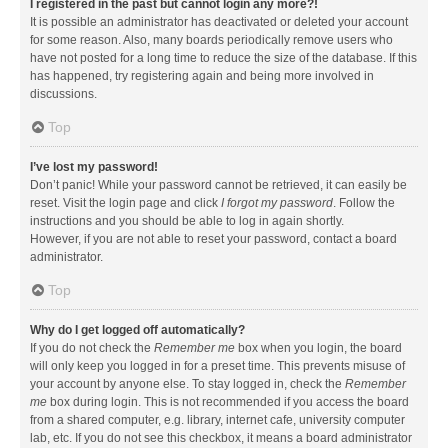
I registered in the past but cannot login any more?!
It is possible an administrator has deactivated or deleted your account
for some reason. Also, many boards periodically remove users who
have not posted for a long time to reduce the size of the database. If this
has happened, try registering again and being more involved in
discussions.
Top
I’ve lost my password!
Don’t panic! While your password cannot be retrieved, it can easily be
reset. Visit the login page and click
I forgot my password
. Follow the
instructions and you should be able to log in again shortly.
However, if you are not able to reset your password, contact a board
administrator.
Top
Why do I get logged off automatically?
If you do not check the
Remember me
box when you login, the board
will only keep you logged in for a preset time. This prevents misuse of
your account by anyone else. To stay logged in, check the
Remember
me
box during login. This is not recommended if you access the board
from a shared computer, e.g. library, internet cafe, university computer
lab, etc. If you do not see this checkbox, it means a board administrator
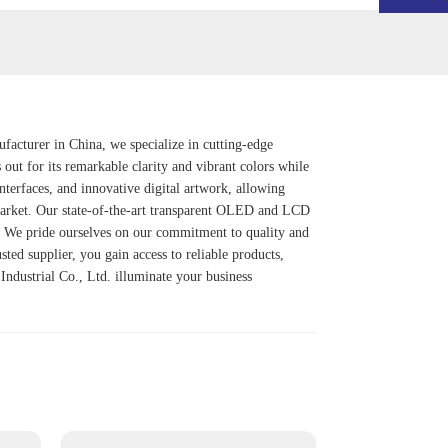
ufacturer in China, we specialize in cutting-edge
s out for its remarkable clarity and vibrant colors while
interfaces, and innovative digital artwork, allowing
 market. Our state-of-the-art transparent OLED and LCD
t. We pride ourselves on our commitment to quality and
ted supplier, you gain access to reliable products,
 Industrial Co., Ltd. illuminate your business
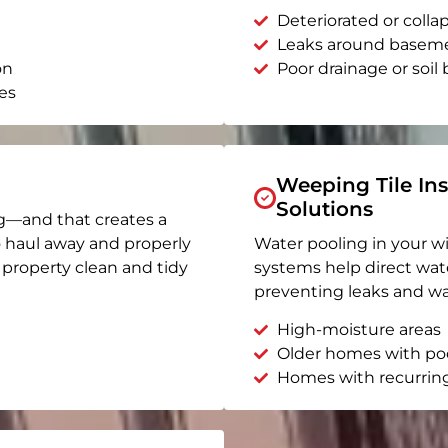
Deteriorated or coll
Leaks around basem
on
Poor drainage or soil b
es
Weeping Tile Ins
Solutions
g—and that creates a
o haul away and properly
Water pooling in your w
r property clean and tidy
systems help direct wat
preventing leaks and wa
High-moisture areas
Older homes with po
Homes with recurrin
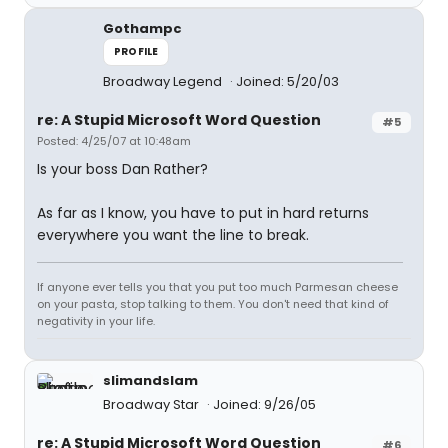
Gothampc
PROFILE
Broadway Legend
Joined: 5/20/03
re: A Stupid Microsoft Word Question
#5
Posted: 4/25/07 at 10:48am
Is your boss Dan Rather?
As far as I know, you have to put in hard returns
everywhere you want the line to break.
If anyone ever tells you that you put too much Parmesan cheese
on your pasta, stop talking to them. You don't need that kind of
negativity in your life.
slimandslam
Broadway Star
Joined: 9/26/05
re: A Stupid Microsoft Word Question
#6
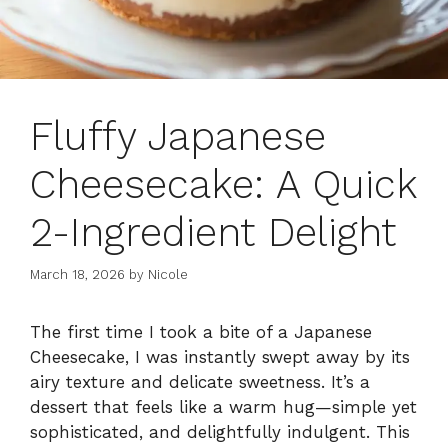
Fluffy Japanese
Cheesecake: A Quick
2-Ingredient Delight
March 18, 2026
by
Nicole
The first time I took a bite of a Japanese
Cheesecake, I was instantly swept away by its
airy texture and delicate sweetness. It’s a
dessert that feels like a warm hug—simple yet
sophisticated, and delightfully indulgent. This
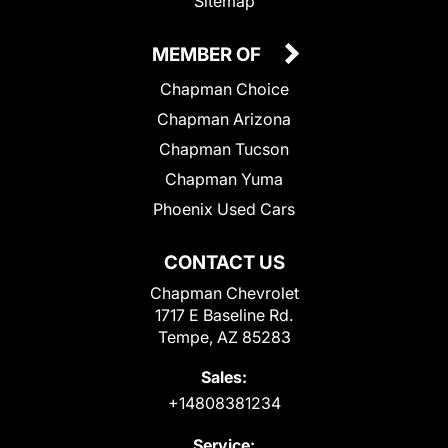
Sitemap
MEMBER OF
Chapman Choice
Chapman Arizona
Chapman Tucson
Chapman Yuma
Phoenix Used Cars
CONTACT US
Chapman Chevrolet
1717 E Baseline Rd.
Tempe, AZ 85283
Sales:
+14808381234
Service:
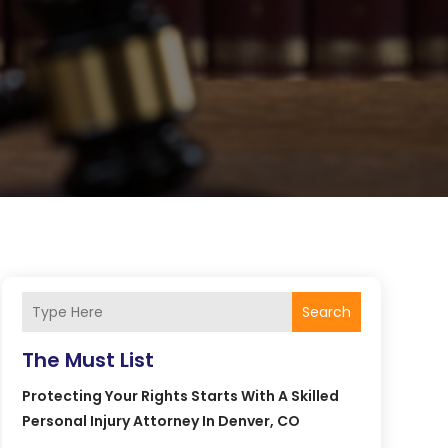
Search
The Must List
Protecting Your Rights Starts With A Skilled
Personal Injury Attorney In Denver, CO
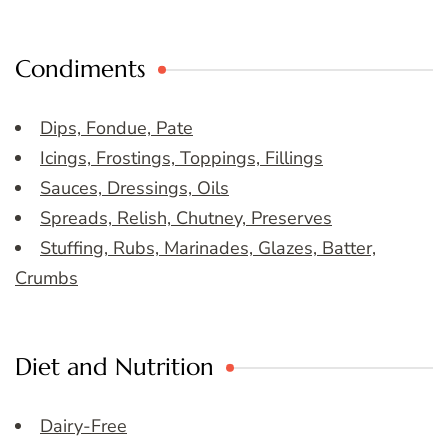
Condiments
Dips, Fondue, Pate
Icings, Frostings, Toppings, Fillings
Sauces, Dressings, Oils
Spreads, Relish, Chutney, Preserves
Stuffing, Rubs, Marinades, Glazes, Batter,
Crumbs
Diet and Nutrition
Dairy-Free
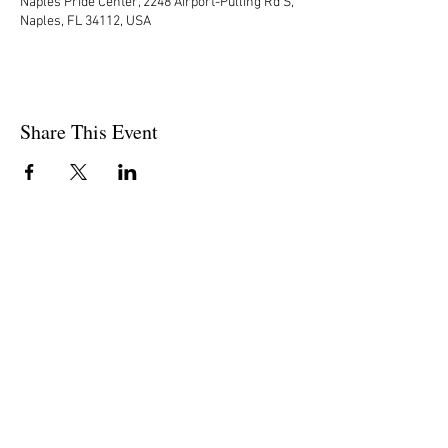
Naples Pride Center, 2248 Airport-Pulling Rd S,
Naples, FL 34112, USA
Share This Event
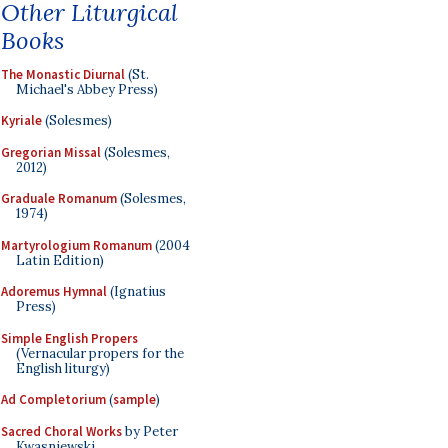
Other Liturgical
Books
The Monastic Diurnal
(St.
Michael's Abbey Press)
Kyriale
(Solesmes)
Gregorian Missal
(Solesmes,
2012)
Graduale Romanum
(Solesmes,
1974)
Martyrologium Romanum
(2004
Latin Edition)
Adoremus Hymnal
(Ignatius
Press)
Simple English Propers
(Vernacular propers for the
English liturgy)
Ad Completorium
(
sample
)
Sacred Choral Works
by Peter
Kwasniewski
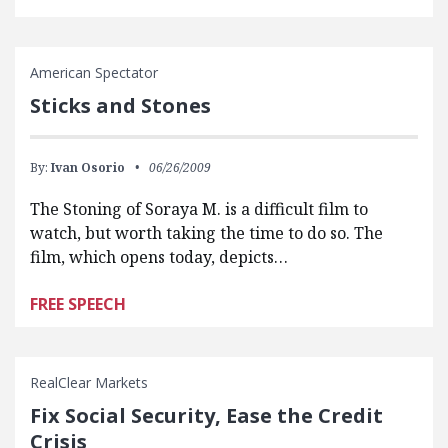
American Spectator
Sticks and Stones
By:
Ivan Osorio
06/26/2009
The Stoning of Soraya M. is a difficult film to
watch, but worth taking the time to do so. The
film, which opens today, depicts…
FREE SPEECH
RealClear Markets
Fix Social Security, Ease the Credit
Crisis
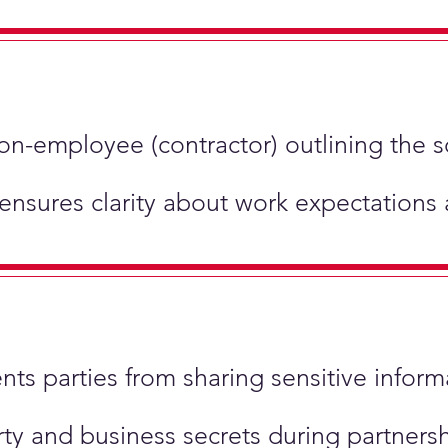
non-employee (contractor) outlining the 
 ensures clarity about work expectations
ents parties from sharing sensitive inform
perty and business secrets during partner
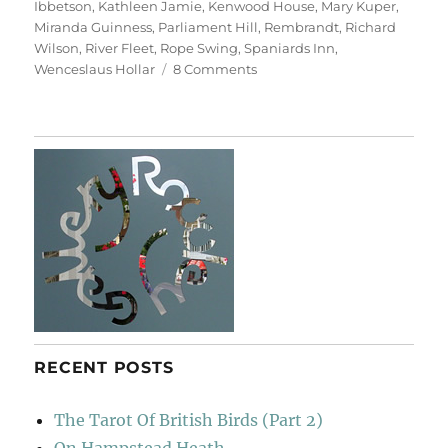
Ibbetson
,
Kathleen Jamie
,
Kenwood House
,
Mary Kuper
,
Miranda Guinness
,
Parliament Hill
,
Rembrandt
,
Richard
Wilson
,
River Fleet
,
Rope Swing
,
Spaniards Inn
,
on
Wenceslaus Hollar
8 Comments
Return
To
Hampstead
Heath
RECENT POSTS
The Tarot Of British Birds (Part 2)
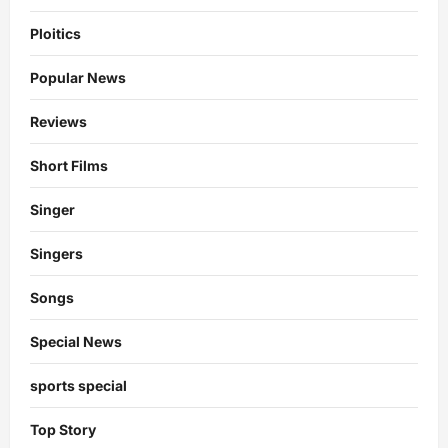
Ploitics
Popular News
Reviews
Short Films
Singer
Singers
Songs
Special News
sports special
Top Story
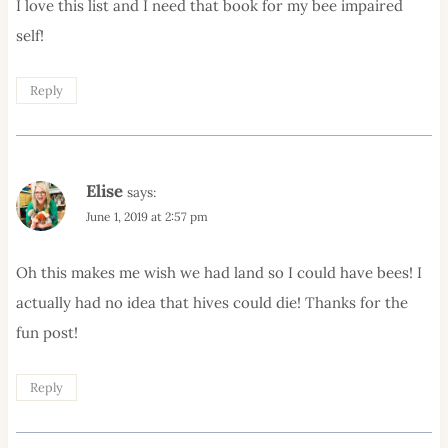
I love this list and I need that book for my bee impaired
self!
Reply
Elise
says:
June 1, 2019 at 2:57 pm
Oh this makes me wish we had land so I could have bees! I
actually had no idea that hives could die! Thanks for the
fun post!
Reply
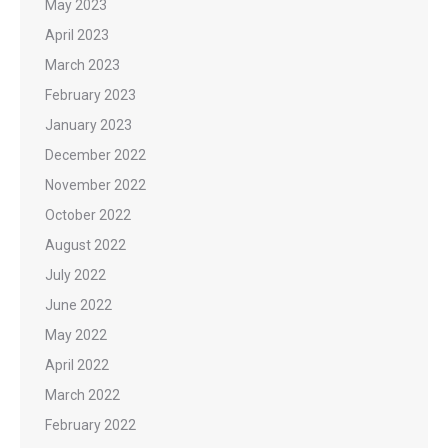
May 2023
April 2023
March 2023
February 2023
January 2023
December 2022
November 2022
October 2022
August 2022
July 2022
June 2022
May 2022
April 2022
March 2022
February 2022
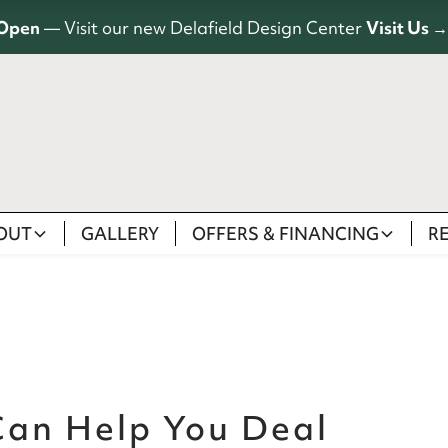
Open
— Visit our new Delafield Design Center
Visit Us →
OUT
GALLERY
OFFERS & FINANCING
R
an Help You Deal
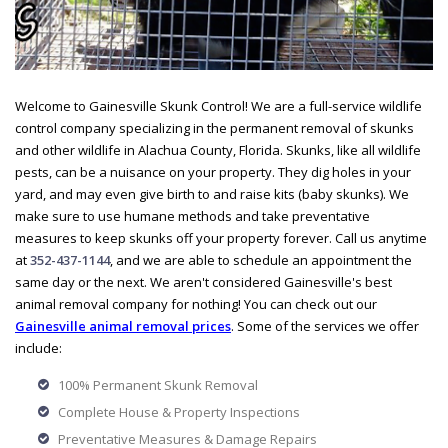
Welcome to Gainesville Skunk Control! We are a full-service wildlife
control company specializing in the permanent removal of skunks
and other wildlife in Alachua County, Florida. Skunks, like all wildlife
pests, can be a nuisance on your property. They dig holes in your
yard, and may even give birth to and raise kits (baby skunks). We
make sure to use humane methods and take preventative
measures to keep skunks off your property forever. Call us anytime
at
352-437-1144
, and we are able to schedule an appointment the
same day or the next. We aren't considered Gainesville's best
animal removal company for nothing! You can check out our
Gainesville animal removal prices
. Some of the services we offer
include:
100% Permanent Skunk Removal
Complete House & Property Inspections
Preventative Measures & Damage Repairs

+ + + +

**What is needed:** Retype the records above exactly. Leave the pictures out.

**Response box:**
I registered in the past but cannot login any more?!
It is possible an administrator has deactivated or deleted your account
for some reason. Also, many boards periodically remove users who
have not posted for a long time to reduce the size of the database. If this
has happened, try registering again and being more involved in
discussions.
Top
I’ve lost my password!
Don’t panic! While your password cannot be retrieved, it can easily be
reset. Visit the login page and click
I forgot my password
. Follow the
instructions and you should be able to log in again shortly.
However, if you are not able to reset your password, contact a board
administrator.
Top
Why do I get logged off automatically?
If you do not check the
Remember me
box when you login, the board
will only keep you logged in for a preset time. This prevents misuse of
your account by anyone else. To stay logged in, check the
Remember
me
box during login. This is not recommended if you access the board
from a shared computer, e.g. library, internet cafe, university computer
lab, etc. If you do not see this checkbox, it means a board administrator
ufacturer in China, we specialize in cutting-edge
s out for its remarkable clarity and vibrant colors while
interfaces, and innovative digital artwork, allowing
 market. Our state-of-the-art transparent OLED and LCD
t. We pride ourselves on our commitment to quality and
ted supplier, you gain access to reliable products,
 Industrial Co., Ltd. illuminate your business
Deteriorated or coll
Leaks around basem
on
Poor drainage or soil b
es
Weeping Tile Ins
Solutions
g—and that creates a
o haul away and properly
Water pooling in your w
r property clean and tidy
systems help direct wat
preventing leaks and wa
High-moisture areas
Older homes with po
Homes with recurrin
Gothampc
PROFILE
Broadway Legend
Joined: 5/20/03
re: A Stupid Microsoft Word Question
#5
Posted: 4/25/07 at 10:48am
Is your boss Dan Rather?
As far as I know, you have to put in hard returns
everywhere you want the line to break.
If anyone ever tells you that you put too much Parmesan cheese
on your pasta, stop talking to them. You don't need that kind of
negativity in your life.
slimandslam
Broadway Star
Joined: 9/26/05
re: A Stupid Microsoft Word Question
#6
Fluffy Japanese
Cheesecake: A Quick
2-Ingredient Delight
March 18, 2026
by
Nicole
The first time I took a bite of a Japanese
Cheesecake, I was instantly swept away by its
airy texture and delicate sweetness. It’s a
dessert that feels like a warm hug—simple yet
sophisticated, and delightfully indulgent. This
Sitemap
MEMBER OF
Chapman Choice
Chapman Arizona
Chapman Tucson
Chapman Yuma
Phoenix Used Cars
CONTACT US
Chapman Chevrolet
1717 E Baseline Rd.
Tempe, AZ 85283
Sales:
+14808381234
Service:
Search
The Must List
Protecting Your Rights Starts With A Skilled
Personal Injury Attorney In Denver, CO
Condiments
Dips, Fondue, Pate
Icings, Frostings, Toppings, Fillings
Sauces, Dressings, Oils
Spreads, Relish, Chutney, Preserves
Stuffing, Rubs, Marinades, Glazes, Batter,
Crumbs
Diet and Nutrition
Dairy-Free
Naples Pride Center, 2248 Airport-Pulling Rd S,
Naples, FL 34112, USA
Share This Event
Other Liturgical
Books
The Monastic Diurnal
(St.
Michael's Abbey Press)
Kyriale
(Solesmes)
Gregorian Missal
(Solesmes,
2012)
Graduale Romanum
(Solesmes,
1974)
Martyrologium Romanum
(2004
Latin Edition)
Adoremus Hymnal
(Ignatius
Press)
Simple English Propers
(Vernacular propers for the
English liturgy)
Ad Completorium
(
sample
)
Sacred Choral Works
by Peter
Kwasniewski
American Spectator
Sticks and Stones
By:
Ivan Osorio
06/26/2009
The Stoning of Soraya M. is a difficult film to
watch, but worth taking the time to do so. The
film, which opens today, depicts…
FREE SPEECH
RealClear Markets
Fix Social Security, Ease the Credit
Crisis
non-employee (contractor) outlining the 
 ensures clarity about work expectations
ents parties from sharing sensitive inform
perty and business secrets during partner
Ibbetson
,
Kathleen Jamie
,
Kenwood House
,
Mary Kuper
,
Miranda Guinness
,
Parliament Hill
,
Rembrandt
,
Richard
Wilson
,
River Fleet
,
Rope Swing
,
Spaniards Inn
,
on
Wenceslaus Hollar
8 Comments
Return
To
Hampstead
Heath
RECENT POSTS
The Tarot Of British Birds (Part 2)
Ploitics
Popular News
Reviews
Short Films
Singer
Singers
Songs
Special News
sports special
Top Story
I love this list and I need that book for my bee impaired
self!
Reply
Elise
says:
June 1, 2019 at 2:57 pm
Oh this makes me wish we had land so I could have bees! I
actually had no idea that hives could die! Thanks for the
fun post!
Reply
May 2023
April 2023
March 2023
February 2023
January 2023
December 2022
November 2022
October 2022
August 2022
July 2022
June 2022
May 2022
April 2022
March 2022
February 2022
Open
— Visit our new Delafield Design Center
Visit Us →
OUT
GALLERY
OFFERS & FINANCING
R
an Help You Deal
Welcome to Gainesville Skunk Control! We are a full-service wildlife
control company specializing in the permanent removal of skunks
and other wildlife in Alachua County, Florida. Skunks, like all wildlife
pests, can be a nuisance on your property. They dig holes in your
yard, and may even give birth to and raise kits (baby skunks). We
make sure to use humane methods and take preventative
measures to keep skunks off your property forever. Call us anytime
at
352-437-1144
, and we are able to schedule an appointment the
same day or the next. We aren't considered Gainesville's best
animal removal company for nothing! You can check out our
Gainesville animal removal prices
. Some of the services we offer
include:
100% Permanent Skunk Removal
Complete House & Property Inspections
Preventative Measures & Damage Repairs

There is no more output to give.